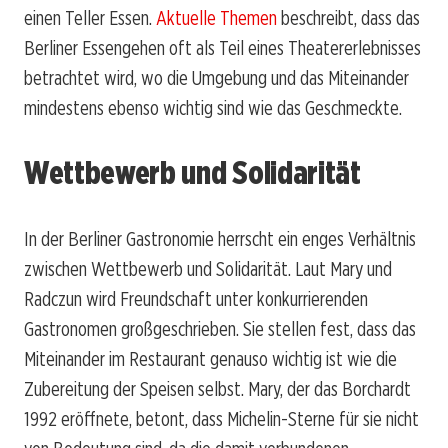
einen Teller Essen.
Aktuelle Themen
beschreibt, dass das
Berliner Essengehen oft als Teil eines Theatererlebnisses
betrachtet wird, wo die Umgebung und das Miteinander
mindestens ebenso wichtig sind wie das Geschmeckte.
Wettbewerb und Solidarität
In der Berliner Gastronomie herrscht ein enges Verhältnis
zwischen Wettbewerb und Solidarität. Laut Mary und
Radczun wird Freundschaft unter konkurrierenden
Gastronomen großgeschrieben. Sie stellen fest, dass das
Miteinander im Restaurant genauso wichtig ist wie die
Zubereitung der Speisen selbst. Mary, der das Borchardt
1992 eröffnete, betont, dass Michelin-Sterne für sie nicht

* [ACTIVITY]:
Your copy should hold every entry exactly as written, but none of the pictures.

* [EXERCISE SOLUTION]:
einen Teller Essen.
Aktuelle Themen
beschreibt, dass das
Berliner Essengehen oft als Teil eines Theatererlebnisses
betrachtet wird, wo die Umgebung und das Miteinander
mindestens ebenso wichtig sind wie das Geschmeckte.
Wettbewerb und Solidarität
In der Berliner Gastronomie herrscht ein enges Verhältnis
zwischen Wettbewerb und Solidarität. Laut Mary und
Radczun wird Freundschaft unter konkurrierenden
Gastronomen großgeschrieben. Sie stellen fest, dass das
Miteinander im Restaurant genauso wichtig ist wie die
Zubereitung der Speisen selbst. Mary, der das Borchardt
1992 eröffnete, betont, dass Michelin-Sterne für sie nicht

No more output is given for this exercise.